Della fede di Gedda, che diventava concretezza, capacità di fondazione, ha parlato durante il convegno che è seguito il direttore del Centro diocesano per la pastorale sanitaria monsignor Andrea Manto, introdotto dai saluti del parroco di San Leone don Vito Di Nuzzo. «Gedda ha dimostrato con la sua vita che credeva nell’incarnazione. Dio infatti ha parlato con parole e con fatti. Tutto questo – ha esortato monsignor Manto – va recuperato. Questo convegno non è solo una commemorazione per i 70 anni del Csi. La figura di Gedda ha una profonda attualità che dobbiamo recuperare. Il tempo storico che stiamo vivendo richiede un ruolo dei laici nella costruzione civile del Paese».

Il senso del convegno, ha spiegato Daniele Pasquini, presidente del comitato romano del Csi, è «rendere evidente la poliedricità di Gedda, un uomo in grado di stare su più fronti senza disperdere energie. Dobbiamo recuperare questa eredità, mettendoci insieme. Il modo migliore per cambiare il mondo è la collaborazione tra sigle e associazioni che si riconoscono in un orizzonte cristiano comune». Recuperare quel modo particolare di vivere la missione cristiana di cui ha parlato il parlamentare Enrico Preziosi, storico del movimento cattolico in Italia. «Una volta – ha spiegato – la vita era intrisa di apostolato cristiano, un ideale che valeva tutta una vita. Persone come Gedda ci dicono che le opere hanno al centro la vita cristiana. Vivere il cristianesimo in modo integrale è il modo migliore per riavere la vita arricchita in Cristo».

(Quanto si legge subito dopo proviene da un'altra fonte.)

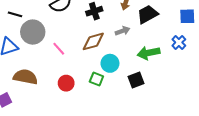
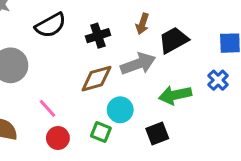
gray arrow: (122, 31) -> (138, 64), size x1.6
pink line: (59, 49) -> (48, 108), moved

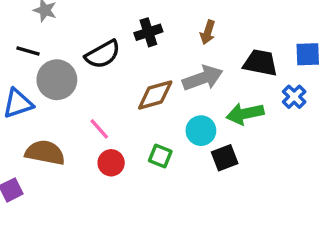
black semicircle: (50, 25) -> (103, 54), moved
black cross: (98, 36) -> (148, 32), moved
black trapezoid: (174, 40) -> (260, 63), moved, turned 40
cyan circle: (120, 110) -> (201, 131), moved

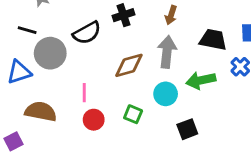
gray arrow: (203, 78) -> (167, 52), turned -64
pink line: (99, 129) -> (84, 93), turned 42
black square: (225, 158) -> (187, 129), moved

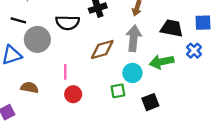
black semicircle: (87, 33) -> (68, 23), turned 30
brown semicircle: (41, 112) -> (30, 88), size x0.7
green square: (133, 114) -> (118, 91), moved, turned -32

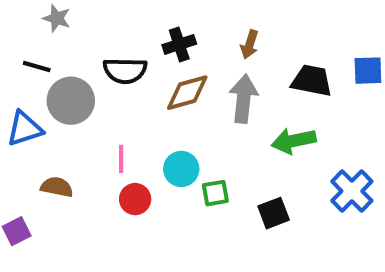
brown diamond: (102, 49) -> (187, 93), moved
blue cross: (194, 51) -> (352, 191), moved, size x1.5
cyan circle: (132, 73) -> (181, 169), moved

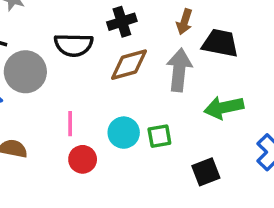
black trapezoid: (312, 81) -> (220, 43), moved
green square: (215, 193) -> (159, 136), moved

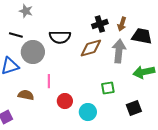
black cross: (122, 22) -> (100, 24), moved
pink line: (70, 124) -> (49, 81), moved
cyan circle: (124, 133) -> (88, 112), moved

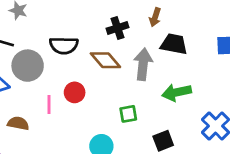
brown arrow: (122, 24) -> (155, 17), moved
brown diamond: (91, 48) -> (105, 60), turned 65
red circle: (65, 101) -> (75, 92), moved

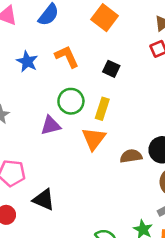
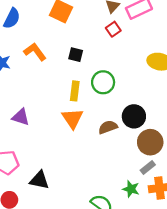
green circle: (71, 101) -> (103, 82), moved
purple triangle: (51, 125) -> (21, 117), moved, turned 42

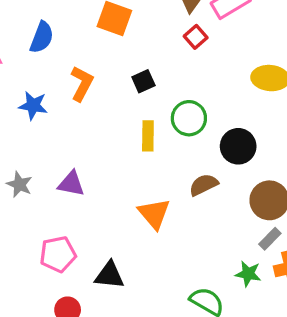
orange L-shape: (35, 52) -> (82, 83), turned 70
black square: (76, 55) -> (143, 81), turned -32
black circle: (134, 116) -> (238, 146), moved
orange triangle: (72, 119) -> (154, 214), moved

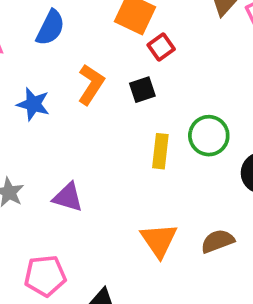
red square: (196, 37) -> (161, 47), moved
black square: (143, 81) -> (142, 90), moved
brown semicircle: (204, 185) -> (218, 241), moved

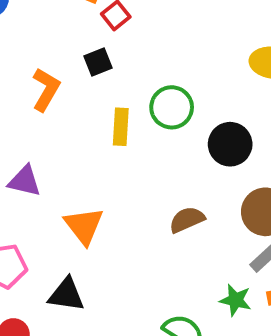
orange L-shape: (91, 84) -> (46, 89), moved
orange triangle: (159, 240) -> (84, 226), moved

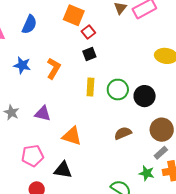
black square: (98, 62) -> (89, 54), moved
green circle: (172, 107) -> (118, 90), moved
orange triangle: (84, 226) -> (72, 136), turned -35

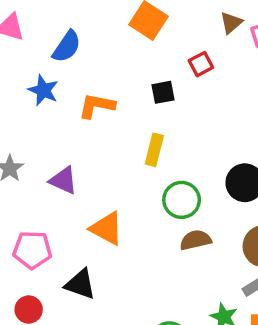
blue semicircle: (29, 24) -> (67, 47), moved
red square: (88, 32) -> (201, 64), moved
orange L-shape: (54, 68) -> (97, 106), turned -120
green circle: (118, 90) -> (182, 200), moved

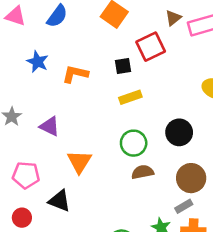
blue semicircle: (67, 47) -> (57, 16), moved
red square: (201, 64) -> (151, 47), size x1.6
yellow rectangle: (154, 150) -> (130, 97), moved, turned 55
orange triangle: (107, 228) -> (79, 162), turned 32

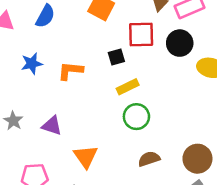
red square: (151, 47) -> (141, 35), turned 32
blue star: (38, 62) -> (32, 63), turned -30
black circle: (179, 132) -> (180, 43), moved
green circle: (134, 143) -> (136, 117), moved

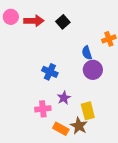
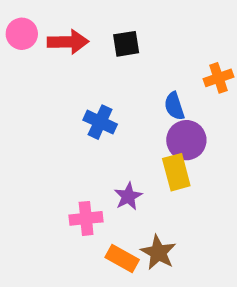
black square: (63, 22) -> (126, 44), turned 32
blue cross: (50, 72) -> (100, 122), moved
yellow rectangle: (88, 111) -> (176, 172), moved

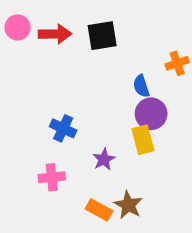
black square: (126, 44) -> (102, 36), size x1.4
blue cross: (100, 122) -> (63, 128), moved
pink cross: (86, 218) -> (52, 177), moved

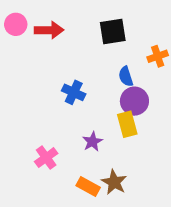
black square: (102, 36) -> (113, 32), moved
blue cross: (63, 128) -> (74, 92), moved
pink cross: (52, 177) -> (46, 158), turned -30

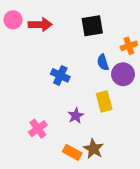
purple circle: (134, 101) -> (123, 74), moved

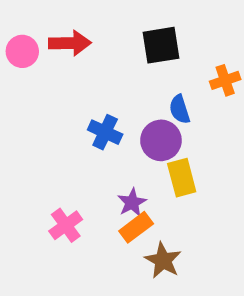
pink circle: (13, 20) -> (22, 51), moved
purple circle: (123, 74) -> (161, 140), moved
orange rectangle: (72, 152) -> (136, 227), moved, turned -66

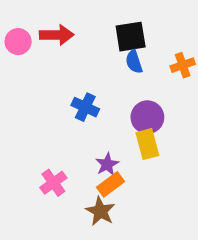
blue semicircle: (180, 109) -> (134, 62), moved
purple circle: (161, 140) -> (147, 117), moved
brown star: (163, 260) -> (100, 211), moved

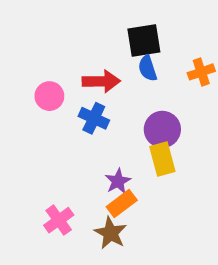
red arrow: (57, 35) -> (101, 81), moved
pink circle: (18, 42) -> (49, 96), moved
pink cross: (53, 183) -> (59, 220), moved

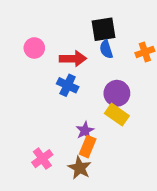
pink circle: (49, 96) -> (34, 48), moved
yellow rectangle: (162, 159) -> (117, 115), turned -40
orange rectangle: (122, 203) -> (88, 147), turned -30

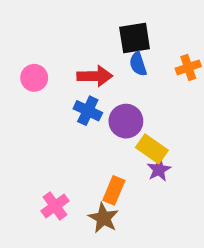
pink circle: (34, 48) -> (34, 78), moved
purple circle: (117, 93) -> (126, 121), moved
purple star: (85, 131) -> (159, 170), moved

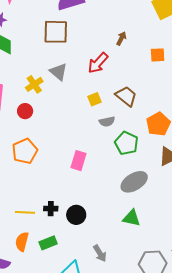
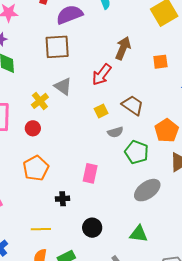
brown arrow: (121, 38) -> (123, 48), size x1.6
black cross: (51, 209) -> (63, 199), moved
green triangle: (132, 218) -> (139, 234), moved

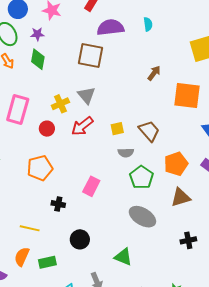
brown arrow: (123, 48) -> (154, 73), size x0.7
orange square: (160, 62) -> (187, 96), size x1.8
red arrow: (102, 75) -> (82, 126), moved
gray ellipse: (147, 190) -> (142, 217), turned 52

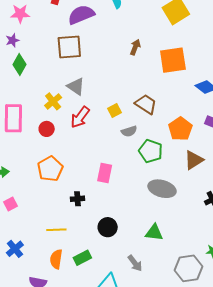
green diamond: (38, 59) -> (20, 64), turned 35

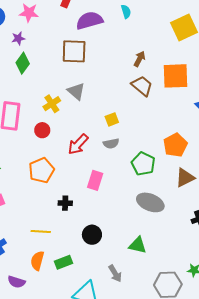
brown trapezoid: (146, 104) -> (142, 86), moved
red arrow: (80, 117) -> (78, 144), moved
gray semicircle: (129, 131) -> (111, 144), moved

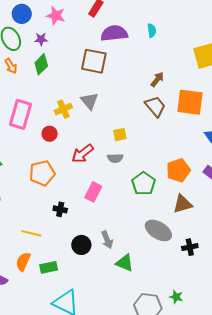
gray ellipse: (150, 202) -> (158, 230), moved
gray arrow: (115, 273) -> (107, 240), moved

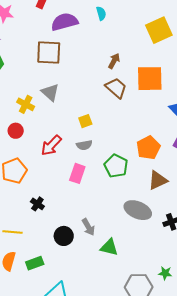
yellow cross: (63, 109) -> (26, 104), turned -30
pink rectangle: (93, 192) -> (77, 173), moved
black cross: (60, 209) -> (37, 204), turned 32

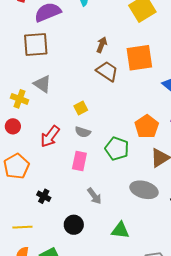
gray semicircle: (84, 145) -> (83, 132), turned 35
gray arrow: (88, 227) -> (94, 196), moved

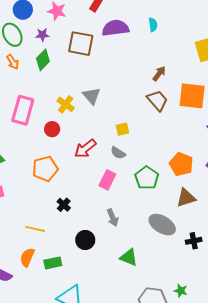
brown square: (36, 45) -> (81, 44), moved
orange pentagon: (147, 127) -> (181, 164), turned -30

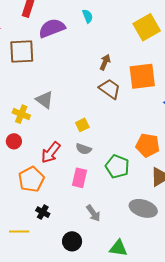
orange pentagon: (45, 169) -> (31, 179), moved
yellow line: (35, 229) -> (19, 231), moved

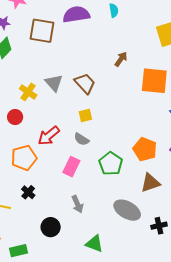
brown trapezoid: (110, 89) -> (85, 83), moved

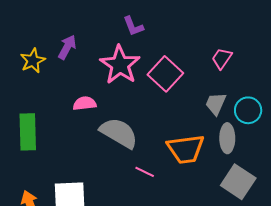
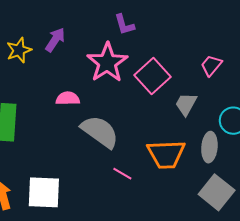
gray trapezoid: (216, 104) -> (186, 104), moved

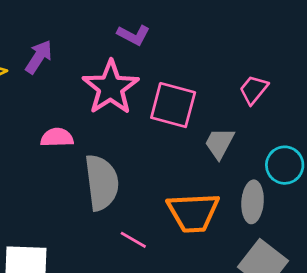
purple L-shape: (124, 25) -> (133, 35), turned -45
pink square: (153, 76) -> (173, 105), turned -32
gray semicircle: (100, 132) -> (102, 183), turned 48

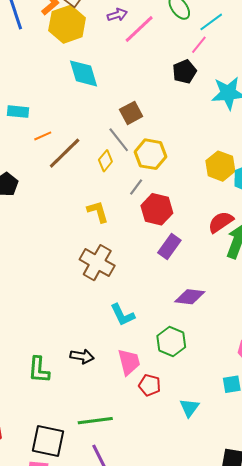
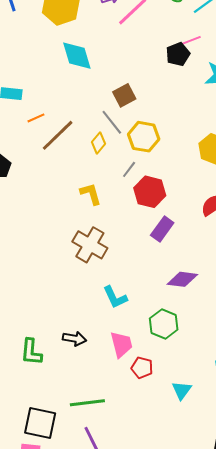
pink line: (199, 45) -> (191, 40), moved, turned 30

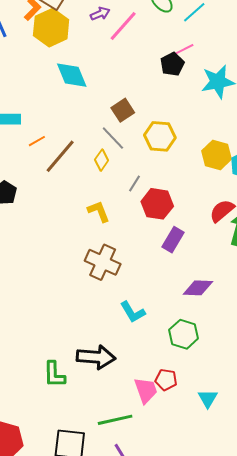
yellow hexagon: (144, 137) -> (160, 136), moved
black arrow: (74, 339) -> (96, 357), size x1.6
pink trapezoid: (121, 344) -> (146, 390), moved

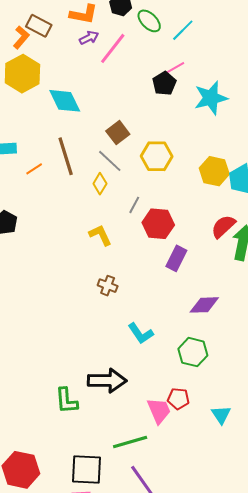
yellow hexagon: (51, 28) -> (22, 74), moved
brown line: (60, 156) -> (66, 156), moved, turned -54
brown cross: (103, 262) -> (108, 286), size x0.6

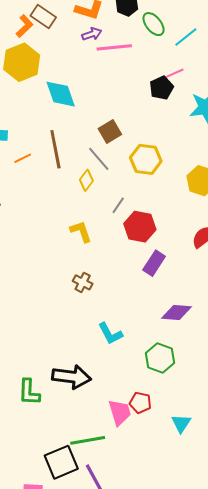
pink line: (113, 48) -> (114, 47), turned 40
black square: (87, 469) -> (61, 462), moved, turned -32

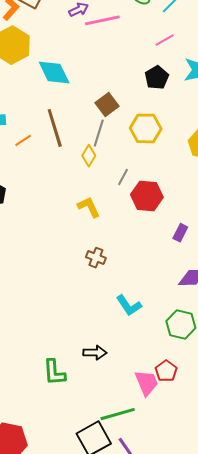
black pentagon: (162, 88) -> (157, 77), moved
gray line: (99, 159) -> (99, 133), turned 64
purple rectangle: (154, 263) -> (180, 233), moved, size x0.7
black arrow: (72, 377) -> (95, 353), size x0.6
red pentagon: (140, 403) -> (166, 371), turned 30

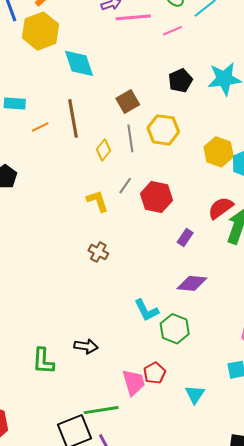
pink line: (165, 40) -> (173, 31), moved
gray line: (99, 133) -> (130, 138), moved, turned -32
gray line: (123, 177) -> (125, 186), moved
cyan L-shape: (129, 305) -> (146, 310), moved

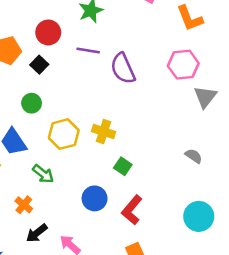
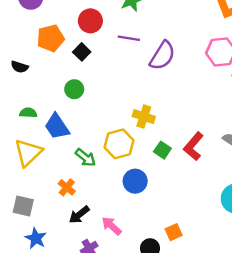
purple semicircle: (123, 68) -> (162, 56), turned -124
yellow hexagon: (64, 134) -> (119, 144), moved
red L-shape: (132, 210) -> (194, 146), moved

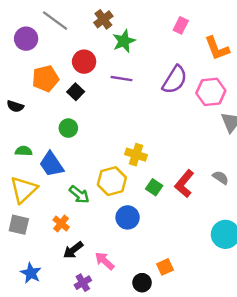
purple semicircle: (162, 56) -> (175, 80), moved
gray square: (23, 206) -> (19, 225), moved

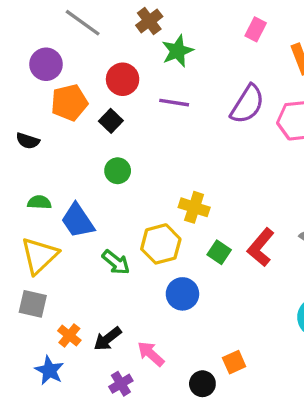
purple circle: (26, 39) -> (46, 64), moved
green circle: (68, 128) -> (118, 171), moved
orange cross: (61, 223) -> (69, 335), moved

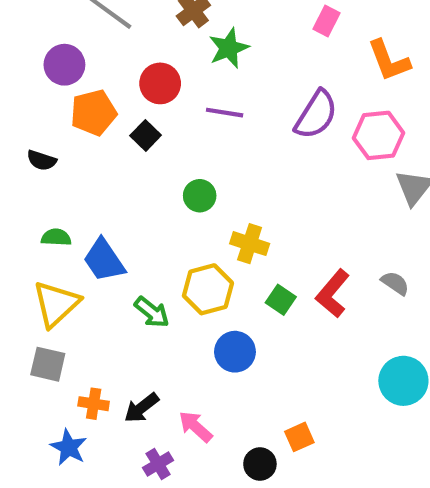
green circle: (118, 171) -> (200, 196), moved
orange cross: (69, 335) -> (94, 404), turned -30

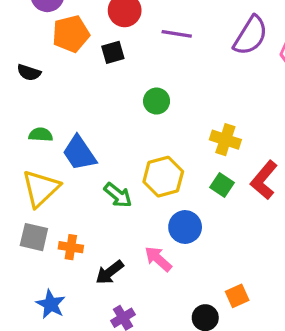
black square: (146, 135) -> (113, 52), turned 30
yellow cross: (250, 244) -> (225, 140), moved
orange cross: (94, 404) -> (71, 247), moved
pink arrow: (195, 427) -> (158, 259), moved

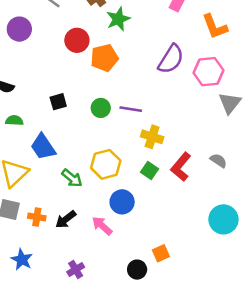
orange pentagon: (71, 34) -> (104, 58), moved
purple line: (177, 34) -> (131, 109), moved
black square: (113, 52) -> (58, 102), moved
green semicircle: (41, 135) -> (14, 120), moved
black arrow: (109, 272) -> (66, 219), moved

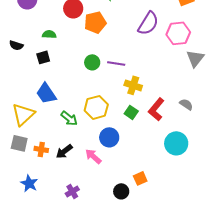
black square: (58, 102) -> (43, 57), moved
green semicircle: (14, 120) -> (49, 34), moved
cyan circle: (223, 219) -> (176, 143), moved

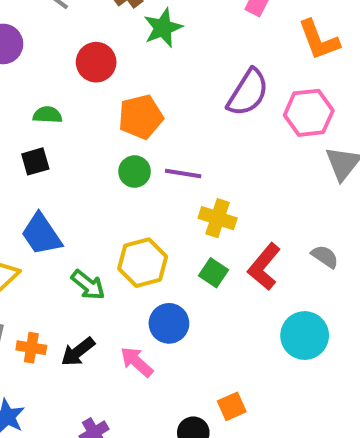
orange pentagon: (95, 22) -> (141, 117), moved

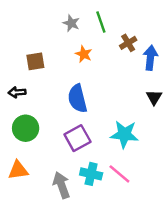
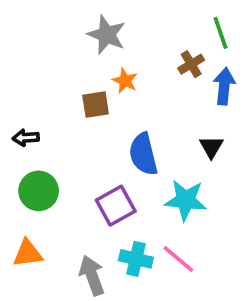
green line: (101, 22) -> (221, 33), moved
gray star: (71, 23) -> (107, 35), size x1.5
brown square: (35, 61) -> (96, 105), moved
black triangle: (154, 97) -> (211, 147), moved
blue semicircle: (77, 99) -> (143, 154), moved

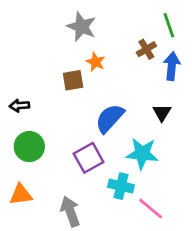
blue semicircle: (143, 154) -> (110, 118), turned 56
cyan cross: (136, 259) -> (121, 186), moved
pink line: (178, 259) -> (151, 209), moved

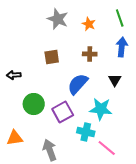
brown cross: (146, 49) -> (90, 54), moved, turned 32
orange star: (96, 62) -> (89, 24), moved
green circle: (29, 147) -> (34, 104), moved

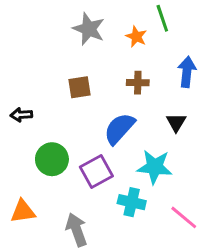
green line: (120, 18) -> (162, 18), moved
pink line: (107, 148) -> (184, 217), moved

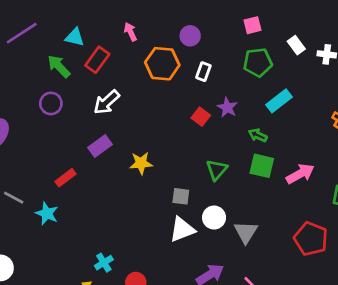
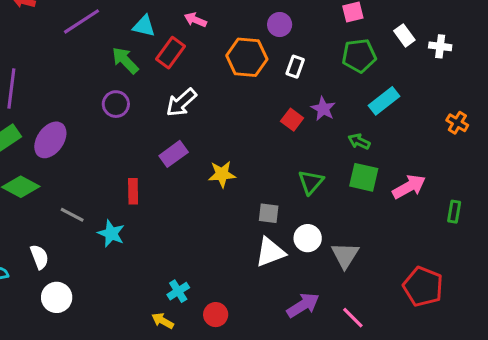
pink arrow: (130, 32) -> (195, 20), moved, turned -42
red rectangle: (65, 178) -> (133, 191), turned -54
red pentagon: (311, 239) -> (423, 286), moved

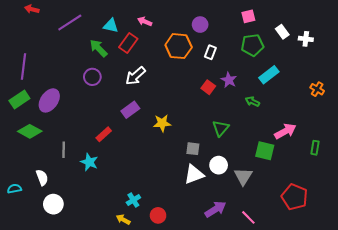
green square: (364, 177) -> (265, 151), moved
red rectangle: (133, 191) -> (104, 134), turned 49
gray line: (72, 215) -> (64, 150), turned 63

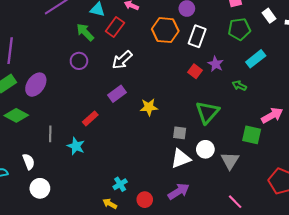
white rectangle: (210, 52) -> (197, 36), size x1.5
green triangle: (221, 128) -> (207, 112), size x1.4
purple arrow: (215, 209) -> (179, 191), moved

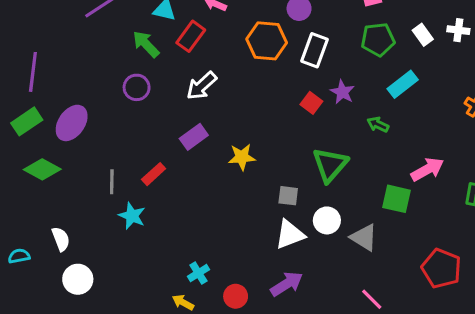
white rectangle: (269, 16) -> (423, 35), moved
gray line: (50, 134) -> (112, 182), moved
gray triangle: (230, 161) -> (364, 237), turned -30

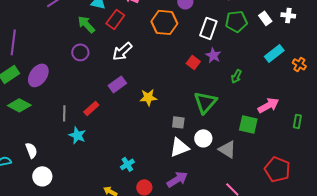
white rectangle: (314, 50) -> (208, 28), moved
cyan rectangle: (403, 84) -> (274, 53), moved
green arrow: (378, 125) -> (236, 76), turned -88
cyan cross: (198, 273) -> (127, 164), moved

Una personalità poliedrica, quella di Gedda, capace di «essere testimone come medico cattolico», ha sottolineato Luca Chinni, presidente Associazione medici cattolici italiani Roma. «È impossibile relegarlo all’ambito scientifico – ha aggiunto Domenico Casa, dipartimento di Genetica della Sapienza -: Gedda coniugava fede e scienza medica, poiché la scienza non è che l’esaltazione della genialità della creazione». È stato un uomo capace di «favorire una vasta partecipazione di uomini e di donne alla vita della Chiesa» attraverso la risorsa dell’associazionismo, come ha ricordato Rosa Calabria, da cinque mesi presidente dell’Azione cattolica di Roma. E di scoprire il valore educativo dello sport. «Attraverso lo sport – ha detto Edio Costantini, presidente della Fondazione Giovanni Paolo II per lo sport – ha saputo dare una serie di indicazioni spirituali ancora oggi attualissime. Gedda pensava che “tirar fuori da un ragazzo un grandissimo calciatore fosse uno scopo troppo modesto per il Csi”. Ricordare Gedda per il Csi e lo sport significa risvegliare le coscienze utilizzando il modello metodologico cresciuto nel cristianesimo: essere fedeli nel rinnovamento. Questo incontro non deve essere un recupero nostalgico del passato ma un attingere dal passato per fecondare il presente. Il mondo sportivo è assetato di infinito. Dobbiamo recuperare le radici del Csi per ridare slancio al presente».